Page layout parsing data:

----------

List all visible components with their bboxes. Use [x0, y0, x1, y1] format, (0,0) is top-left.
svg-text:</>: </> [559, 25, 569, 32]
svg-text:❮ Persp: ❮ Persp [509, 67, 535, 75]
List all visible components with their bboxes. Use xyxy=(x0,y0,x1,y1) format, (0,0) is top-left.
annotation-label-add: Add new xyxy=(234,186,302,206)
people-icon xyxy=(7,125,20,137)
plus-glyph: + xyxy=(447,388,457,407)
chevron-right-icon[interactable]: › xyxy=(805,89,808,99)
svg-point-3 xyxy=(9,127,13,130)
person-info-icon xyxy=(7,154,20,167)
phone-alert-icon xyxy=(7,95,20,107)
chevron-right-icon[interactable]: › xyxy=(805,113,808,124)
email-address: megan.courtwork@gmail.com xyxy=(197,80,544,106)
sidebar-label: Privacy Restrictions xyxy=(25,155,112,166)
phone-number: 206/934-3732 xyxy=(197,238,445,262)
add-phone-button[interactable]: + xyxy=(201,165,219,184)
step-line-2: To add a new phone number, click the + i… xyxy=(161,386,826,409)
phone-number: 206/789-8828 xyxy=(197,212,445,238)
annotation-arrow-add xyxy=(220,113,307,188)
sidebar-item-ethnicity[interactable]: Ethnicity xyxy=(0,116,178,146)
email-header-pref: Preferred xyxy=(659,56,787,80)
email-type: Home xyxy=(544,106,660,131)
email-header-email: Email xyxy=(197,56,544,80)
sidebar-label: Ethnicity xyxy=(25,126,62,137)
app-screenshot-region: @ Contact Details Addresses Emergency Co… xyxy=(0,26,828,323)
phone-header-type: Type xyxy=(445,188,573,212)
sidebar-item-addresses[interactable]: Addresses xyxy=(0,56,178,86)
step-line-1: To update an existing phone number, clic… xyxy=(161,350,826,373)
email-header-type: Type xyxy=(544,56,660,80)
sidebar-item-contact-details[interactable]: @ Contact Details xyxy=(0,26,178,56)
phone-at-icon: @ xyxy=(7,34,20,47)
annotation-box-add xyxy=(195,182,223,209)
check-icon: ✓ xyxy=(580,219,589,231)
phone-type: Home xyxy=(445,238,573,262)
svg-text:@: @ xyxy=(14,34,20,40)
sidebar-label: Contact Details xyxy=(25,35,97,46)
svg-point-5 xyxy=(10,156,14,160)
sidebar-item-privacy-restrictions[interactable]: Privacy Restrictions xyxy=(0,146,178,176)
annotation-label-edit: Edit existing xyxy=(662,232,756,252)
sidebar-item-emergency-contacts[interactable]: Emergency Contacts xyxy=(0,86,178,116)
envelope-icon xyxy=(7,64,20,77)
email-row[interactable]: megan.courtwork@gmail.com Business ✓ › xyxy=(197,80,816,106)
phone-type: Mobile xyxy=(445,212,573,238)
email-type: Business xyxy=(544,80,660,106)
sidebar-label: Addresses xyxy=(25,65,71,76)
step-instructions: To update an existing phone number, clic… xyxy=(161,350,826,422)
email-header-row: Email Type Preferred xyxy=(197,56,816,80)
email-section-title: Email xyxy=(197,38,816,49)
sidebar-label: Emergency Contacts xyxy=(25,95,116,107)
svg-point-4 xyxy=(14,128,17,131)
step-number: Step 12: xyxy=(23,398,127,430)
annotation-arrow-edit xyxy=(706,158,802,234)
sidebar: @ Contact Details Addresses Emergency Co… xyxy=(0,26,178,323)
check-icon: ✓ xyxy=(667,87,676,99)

----------

**Problem details**
With nothing left out, copy every record exactly.

**Exercise output**
List all visible components with their bboxes. Use [x0, y0, x1, y1] format, (0,0) is top-left.
svg-text:</>: </> [559, 25, 569, 32]
svg-text:❮ Persp: ❮ Persp [509, 67, 535, 75]
List all visible components with their bboxes. Use xyxy=(x0,y0,x1,y1) format, (0,0) is top-left.
annotation-label-add: Add new xyxy=(234,186,302,206)
people-icon xyxy=(7,125,20,137)
plus-glyph: + xyxy=(447,388,457,407)
chevron-right-icon[interactable]: › xyxy=(805,89,808,99)
svg-point-3 xyxy=(9,127,13,130)
person-info-icon xyxy=(7,154,20,167)
phone-alert-icon xyxy=(7,95,20,107)
chevron-right-icon[interactable]: › xyxy=(805,113,808,124)
email-address: megan.courtwork@gmail.com xyxy=(197,80,544,106)
sidebar-label: Privacy Restrictions xyxy=(25,155,112,166)
phone-number: 206/934-3732 xyxy=(197,238,445,262)
add-phone-button[interactable]: + xyxy=(201,165,219,184)
step-line-2: To add a new phone number, click the + i… xyxy=(161,386,826,409)
phone-number: 206/789-8828 xyxy=(197,212,445,238)
annotation-arrow-add xyxy=(220,113,307,188)
sidebar-item-ethnicity[interactable]: Ethnicity xyxy=(0,116,178,146)
email-header-pref: Preferred xyxy=(659,56,787,80)
email-type: Home xyxy=(544,106,660,131)
email-header-email: Email xyxy=(197,56,544,80)
sidebar-label: Ethnicity xyxy=(25,126,62,137)
app-screenshot-region: @ Contact Details Addresses Emergency Co… xyxy=(0,26,828,323)
phone-header-type: Type xyxy=(445,188,573,212)
sidebar-item-addresses[interactable]: Addresses xyxy=(0,56,178,86)
step-line-1: To update an existing phone number, clic… xyxy=(161,350,826,373)
email-header-type: Type xyxy=(544,56,660,80)
sidebar-item-contact-details[interactable]: @ Contact Details xyxy=(0,26,178,56)
phone-at-icon: @ xyxy=(7,34,20,47)
annotation-box-add xyxy=(195,182,223,209)
check-icon: ✓ xyxy=(580,219,589,231)
phone-type: Home xyxy=(445,238,573,262)
svg-text:@: @ xyxy=(14,34,20,40)
sidebar-label: Contact Details xyxy=(25,35,97,46)
svg-point-5 xyxy=(10,156,14,160)
sidebar-item-privacy-restrictions[interactable]: Privacy Restrictions xyxy=(0,146,178,176)
annotation-label-edit: Edit existing xyxy=(662,232,756,252)
sidebar-item-emergency-contacts[interactable]: Emergency Contacts xyxy=(0,86,178,116)
envelope-icon xyxy=(7,64,20,77)
email-row[interactable]: megan.courtwork@gmail.com Business ✓ › xyxy=(197,80,816,106)
phone-type: Mobile xyxy=(445,212,573,238)
email-type: Business xyxy=(544,80,660,106)
sidebar-label: Addresses xyxy=(25,65,71,76)
step-instructions: To update an existing phone number, clic… xyxy=(161,350,826,422)
email-header-row: Email Type Preferred xyxy=(197,56,816,80)
email-section-title: Email xyxy=(197,38,816,49)
sidebar-label: Emergency Contacts xyxy=(25,95,116,107)
svg-point-4 xyxy=(14,128,17,131)
step-number: Step 12: xyxy=(23,398,127,430)
annotation-arrow-edit xyxy=(706,158,802,234)
sidebar: @ Contact Details Addresses Emergency Co… xyxy=(0,26,178,323)
check-icon: ✓ xyxy=(667,87,676,99)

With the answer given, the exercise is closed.